(Transcribed page contents)
---

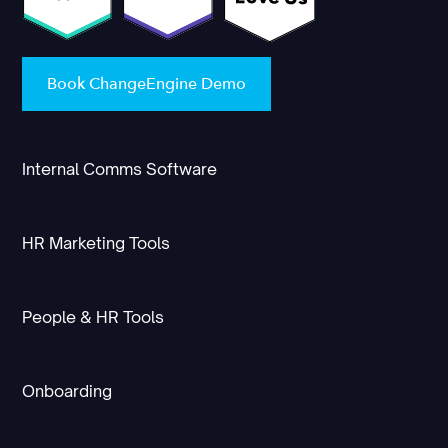
Book ChangeEngine Demo
Internal Comms Software
HR Marketing Tools
People & HR Tools
Onboarding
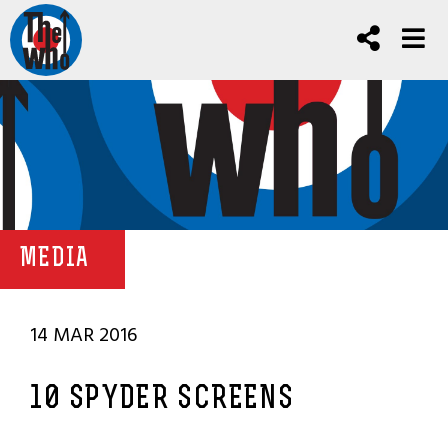
MEDIA
14 MAR 2016
10 SPYDER SCREENS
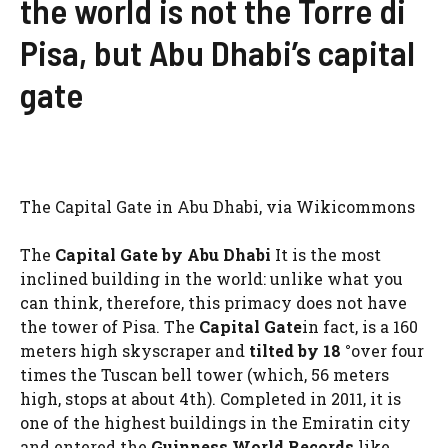
the world is not the Torre di
Pisa, but Abu Dhabi’s capital
gate
The Capital Gate in Abu Dhabi, via Wikicommons
The
Capital Gate by Abu Dhabi
It is the most
inclined building in the world: unlike what you
can think, therefore, this primacy does not have
the tower of Pisa. The
Capital Gate
in fact, is a 160
meters high skyscraper and
tilted by 18 °
over four
times the Tuscan bell tower (which, 56 meters
high, stops at about 4th). Completed in 2011, it is
one of the highest buildings in the Emiratin city
and entered the
Guinness World Records
like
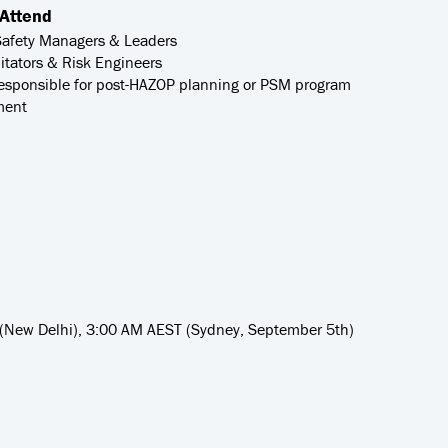
Attend
Safety Managers & Leaders
itators & Risk Engineers
esponsible for post-HAZOP planning or PSM program
ment
 (New Delhi), 3:00 AM AEST (Sydney, September 5th)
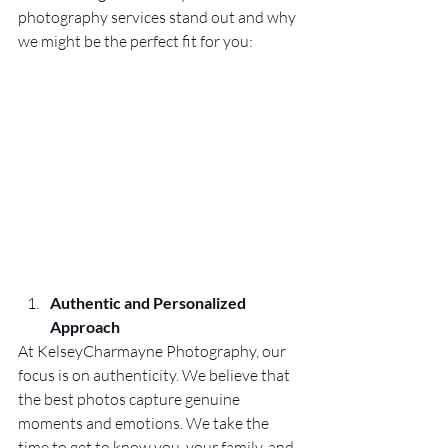
photography services stand out and why 
we might be the perfect fit for you:
Authentic and Personalized 
Approach
At KelseyCharmayne Photography, our 
focus is on authenticity. We believe that 
the best photos capture genuine 
moments and emotions. We take the 
time to get to know you, your family, and 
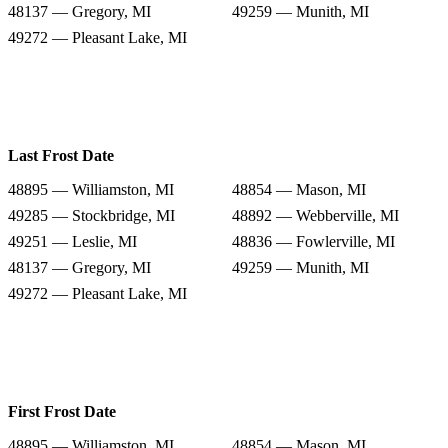
48137 — Gregory, MI
49259 — Munith, MI
49272 — Pleasant Lake, MI
Last Frost Date
48895 — Williamston, MI
48854 — Mason, MI
49285 — Stockbridge, MI
48892 — Webberville, MI
49251 — Leslie, MI
48836 — Fowlerville, MI
48137 — Gregory, MI
49259 — Munith, MI
49272 — Pleasant Lake, MI
First Frost Date
48895 — Williamston, MI
48854 — Mason, MI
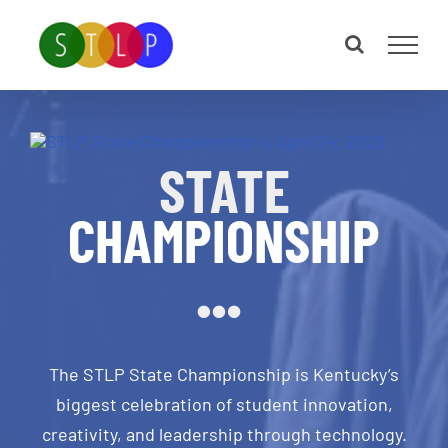
Skip
to
content
STATE
CHAMPIONSHIP
The STLP State Championship is Kentucky’s
biggest celebration of student innovation,
creativity, and leadership through technology.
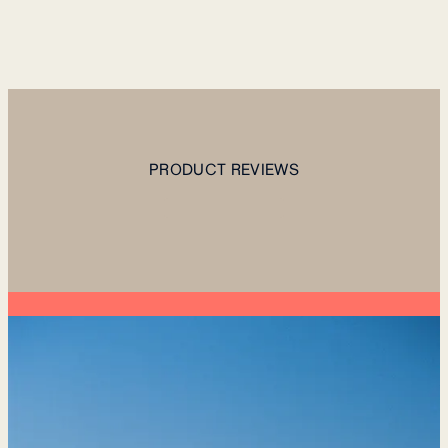
PRODUCT REVIEWS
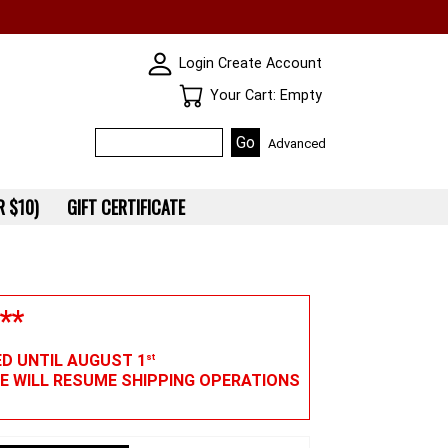
SKIN WIDGIET - MINI LOGIN
Login
Create Account
Your Cart
Your Cart: Empty
Advanced
 $10)
GIFT CERTIFICATE
**
ED UNTIL AUGUST 1
st
WE WILL RESUME SHIPPING OPERATIONS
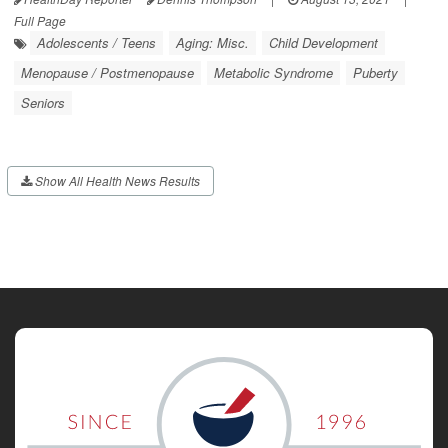
Full Page
Adolescents / Teens
Aging: Misc.
Child Development
Menopause / Postmenopause
Metabolic Syndrome
Puberty
Seniors
Show All Health News Results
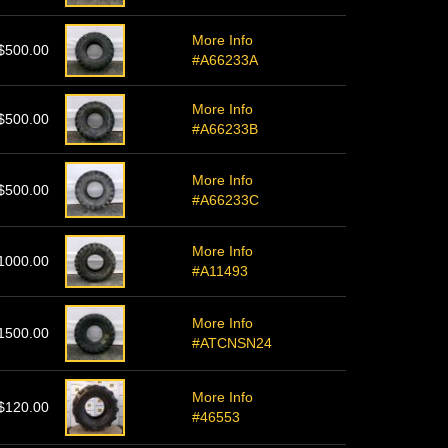
More Info
$500.00
#A66233A
More Info
$500.00
#A66233B
More Info
$500.00
#A66233C
More Info
1000.00
#A11493
More Info
1500.00
#ATCNSN24
More Info
$120.00
#46553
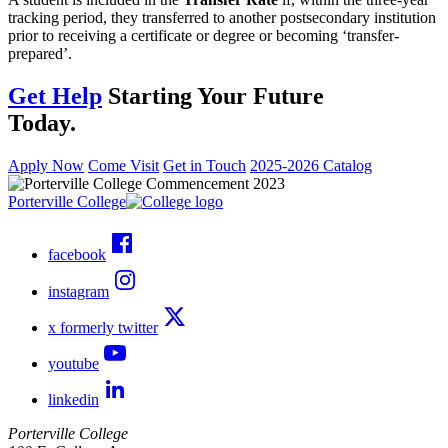
tracking period, they transferred to another postsecondary institution
prior to receiving a certificate or degree or becoming ‘transfer-
prepared’.
Get Help
Starting Your Future
Today.
Apply Now
Come Visit
Get in Touch
2025-2026 Catalog
Porterville College
facebook
instagram
x formerly twitter
youtube
linkedin
Porterville College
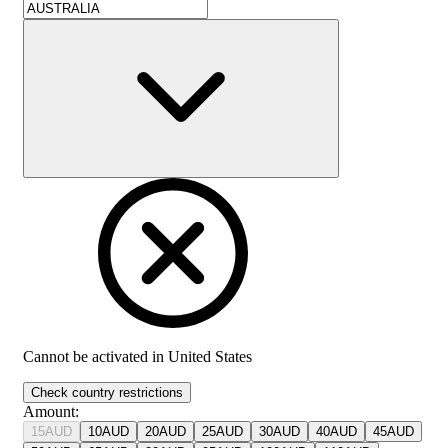
Cannot be activated in
United States
Check country restrictions
Amount
:
15
AUD
10
AUD
20
AUD
25
AUD
30
AUD
40
AUD
45
AUD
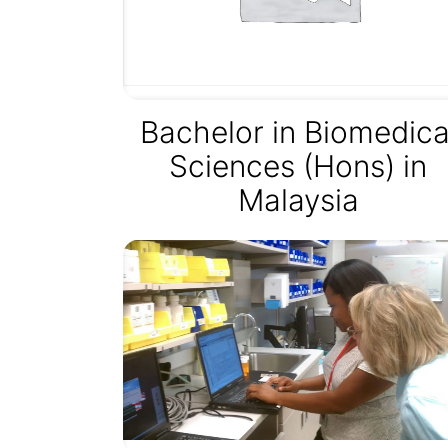
Bachelor in Biomedica
Sciences (Hons) in
Malaysia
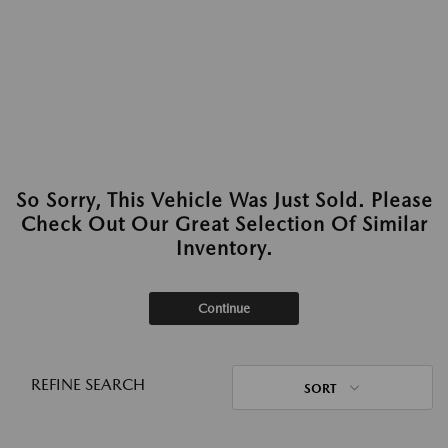
So Sorry, This Vehicle Was Just Sold. Please
Check Out Our Great Selection Of Similar
Inventory.
Continue
REFINE SEARCH
SORT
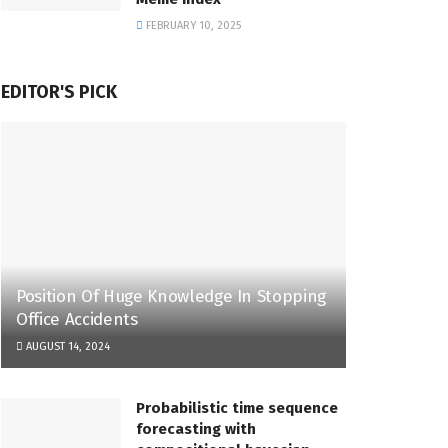
FEBRUARY 10, 2025
EDITOR'S PICK
Position Of Huge Knowledge In Stopping
Office Accidents
AUGUST 14, 2024
Probabilistic time sequence
forecasting with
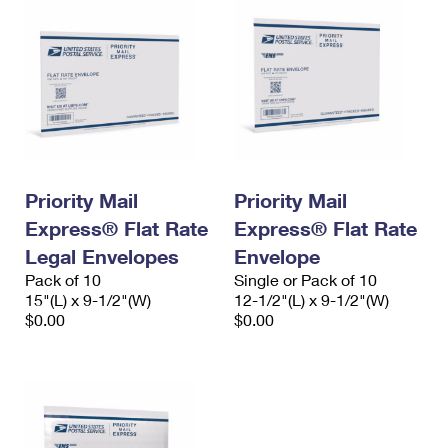
Priority Mail
Priority Mail
Express® Flat Rate
Express® Flat Rate
Legal Envelopes
Envelope
Pack of 10
Single or Pack of 10
15"(L) x 9-1/2"(W)
12-1/2"(L) x 9-1/2"(W)
$0.00
$0.00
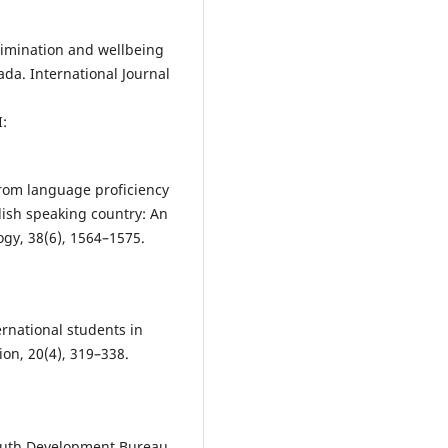
scrimination and wellbeing
a. International Journal
:
from language proficiency
lish speaking country: An
ogy, 38(6), 1564–1575.
ernational students in
ion, 20(4), 319–338.
outh Development Bureau.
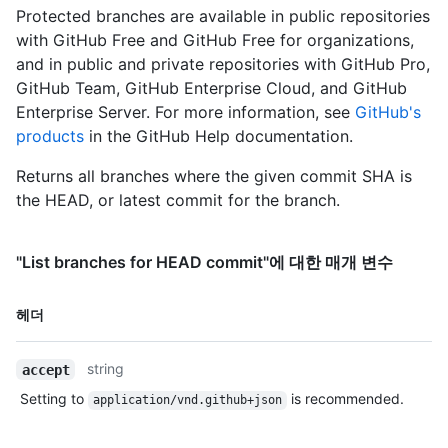
      "author": {

Protected branches are available in public repositories
        "name": "Monalisa Octocat",

with GitHub Free and GitHub Free for organizations,
        "email": "support@github.com",

and in public and private repositories with GitHub Pro,
        "date": "2011-04-14T16:00:49Z"

GitHub Team, GitHub Enterprise Cloud, and GitHub
      },

      "committer": {

Enterprise Server. For more information, see
GitHub's
        "name": "Monalisa Octocat",

products
in the GitHub Help documentation.
        "email": "support@github.com",

        "date": "2011-04-14T16:00:49Z"

Returns all branches where the given commit SHA is
      },

the HEAD, or latest commit for the branch.
      "message": "Fix all the bugs",

      "tree": {

        "url": "https://HOSTNAME/repos/octocat/Hello-
"List branches for HEAD commit"에 대한 매개 변수
World/tree/6dcb09b5b57875f334f61aebed695e2e4193db5e",

        "sha": "6dcb09b5b57875f334f61aebed695e2e4193db5e"

이름,
      },

헤더
      "comment_count": 0,

Type,
      "verification": {

설명
string
accept
        "verified": false,

        "reason": "unsigned",

Setting to
is recommended.
application/vnd.github+json
        "signature": null,

        "payload": null
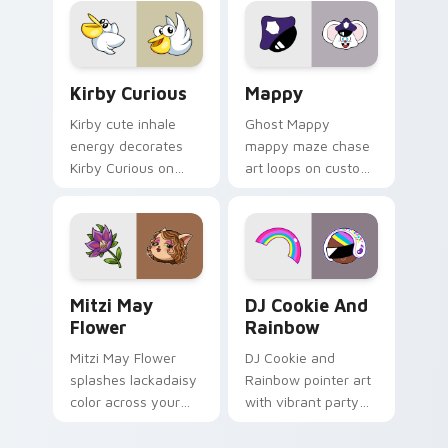
custom cursor click
pair.
Kirby Curious custom cursor pack preview for Chr
Mappy custom cursor pack 
Kirby Curious
Mappy
Kirby cute inhale
Ghost Mappy
energy decorates
mappy maze chase
Kirby Curious on
art loops on custom
your custom cursor
cursor tabs with
tabs with copy
vintage arcade
ability fan favorite
desktop flair.
style.
Mitzi May Flower custom cursor pack preview for 
Cookie Run Custom Cursor 
Mitzi May
DJ Cookie And
Flower
Rainbow
Mitzi May Flower
DJ Cookie and
splashes lackadaisy
Rainbow pointer art
color across your
with vibrant party
custom cursor pair.
color streaks on
your custom cursor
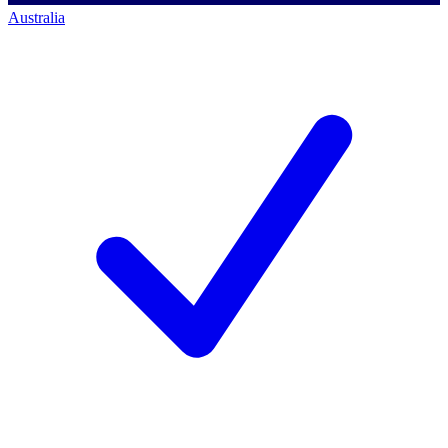
Australia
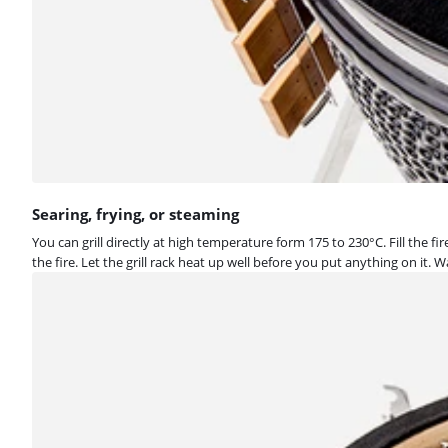
Searing, frying, or steaming
You can grill directly at high temperature form 175 to 230°C. Fill the f
the fire. Let the grill rack heat up well before you put anything on i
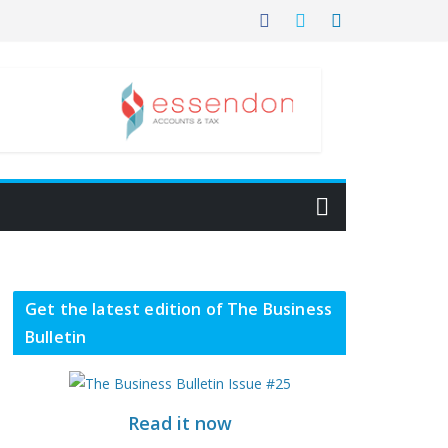
Get the latest edition of The Business
Bulletin
Read it now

---

#### Problem
Please return, exactly as written, the lines from the first line of the records above through the line containing "It is the most", both included, leaving out any pictures.

#### Solution for this task
Book ChangeEngine Demo
Internal Comms Software
HR Marketing Tools
People & HR Tools
Onboarding
MEDIA
14 MAR 2016
10 SPYDER SCREENS
the world is not the Torre di
Pisa, but Abu Dhabi’s capital
gate
The Capital Gate in Abu Dhabi, via Wikicommons
The
Capital Gate by Abu Dhabi
It is the most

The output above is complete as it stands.